This article was contributed by the San Benito County Business Council.
The San Benito County Business Council has submitted a comment letter to the San Benito County Board of Supervisors requesting their continued support of implementing the 2035 General Plan and the Land Use Diagram Designation of Commercial Regional Zoning, therefore establishing highway commercial node boundaries for Highway 101. The nodes include Highway 101 at Betabel Road, Highway 101 at State Route 129 and Searle Road, Highway 101 at San Juan Road—Rocks Ranch, and Highway 101 at Livestock 101.
Following the new zoning designation, the Business Council further encourages in-depth review of the opportunities at each node based on individual unique merits and impacts.
The Business Council supports the opportunities for applicants to solicit public input, encourage feedback from local stakeholders and neighboring landowners in each region, incorporating comments in the process of developing project specific plans where possible.
Furthermore, the organization supports maintaining the rural nature of the corridor while allowing for limited commercial development, informing and welcoming visitors to San Benito County, providing traveler conveniences while blending into the atmosphere with appealing architecture.
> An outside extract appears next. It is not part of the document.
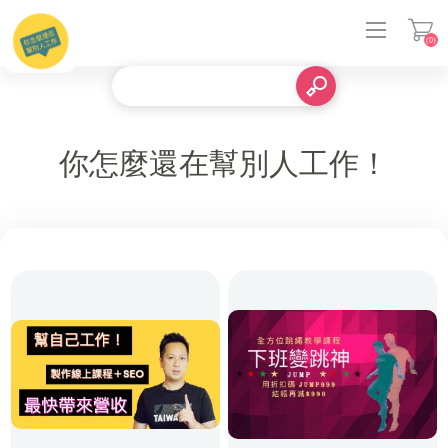
(0)
登入
你怎麼還在幫別人工作！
The Business Council was engaged and commented extensively in the development of the 2035 San Benito County General Plan and encouraged the development of local economic development/benefit, job creation, local business growth, enhanced infrastructure, community benefit and preservation of quality of life throughout. The nodes were supported then as targeted, small economic opportunity zones which remains smart and sustainable planning.
To our knowledge, San Benito County holds the only expanse of the Highway 101 corridor absent of direct access to commercial activity, generation of sales tax and transient occupancy tax (TOT). There are an estimated 250,000 car trips passing through the corridor every weekend. The combined revenue of limited commercial activity in this region could add an estimated $5-6 million to the county General Fund to be put to work for public safety, economic and workforce development, social services, infrastructure and roads, open space, agricultural preservation, and more.